Quantifying Uncertainty in AI Visibility: A Statistical Framework for Generative Search Measurement

AI-powered answer engines are inherently non-deterministic: identical queries submitted at different times can produce different responses and cite different sources. Despite this stochastic behavior, current approaches to measuring domain visibility in generative search typically rely on single-run point estimates of citation share and prevalence, implicitly treating them as fixed values. This paper argues that citation visibility metrics should be treated as sample estimators of an underlying response distribution rather than fixed values. We conduct an empirical study of citation variability across three generative search platforms--Perplexity Search, OpenAI SearchGPT, and Google Gemini--using repeated sampling across three consumer product topics. Two sampling regimes are employed: daily collections over nine days and high-frequency sampling at ten-minute intervals. We show that citation distributions follow a power-law form and exhibit substantial variability across repeated samples. Bootstrap confidence intervals reveal that many apparent differences between domains fall within the noise floor of the measurement process. Distribution-wide rank stability analysis further demonstrates that citation rankings are unstable across samples, not only among top-ranked domains but throughout the frequently cited domain set. These findings demonstrate that single-run visibility metrics provide a misleadingly precise picture of domain performance in generative search. We argue that citation visibility must be reported with uncertainty estimates and provide practical guidance for sample sizes required to achieve interpretable confidence intervals.

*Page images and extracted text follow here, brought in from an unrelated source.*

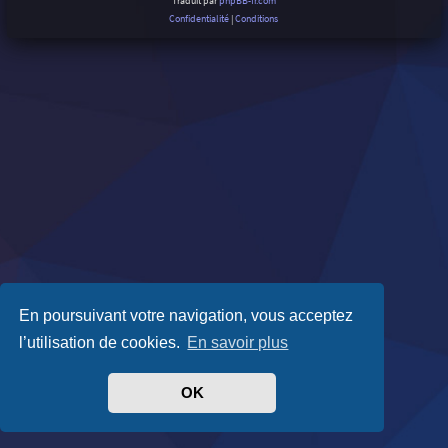
Traduit par
phpBB-fr.com
Confidentialité
|
Conditions
En poursuivant votre navigation, vous acceptez
l’utilisation de cookies.
En savoir plus
OK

翻译：人工智能驱动的答案引擎本质上是非确定性的：在不同时间提交的相同查询可能产生不同的回答并引用不同的来源。尽管存在这种随机行为，当前测量生成式搜索中领域可见性的方法通常依赖于引用份额和流行度的单次运行点估计，隐含地将其视为固定值。本文认为，引用可见性指标应被视为底层响应分布的样本估计量，而非固定值。我们通过对三个生成式搜索平台——Perplexity Search、OpenAI SearchGPT 和 Google Gemini——在三个消费品主题上进行重复抽样，开展了一项引用变异性的实证研究。采用了两种抽样机制：为期九天的每日收集和十分钟间隔的高频抽样。我们表明，引用分布遵循幂律形式，并在重复样本中表现出显著的变异性。自助法置信区间显示，许多领域间的表面差异落在测量过程的噪声基底之内。全分布排名稳定性分析进一步证明，引用排名在样本间是不稳定的，不仅限于排名靠前的领域，在整个频繁被引用的领域集合中均是如此。这些发现表明，单次运行的可见性指标对生成式搜索中领域性能的描述具有误导性的精确度。我们认为，引用可见性必须附带不确定性估计进行报告，并为实现可解释的置信区间所需的样本量提供了实用指导。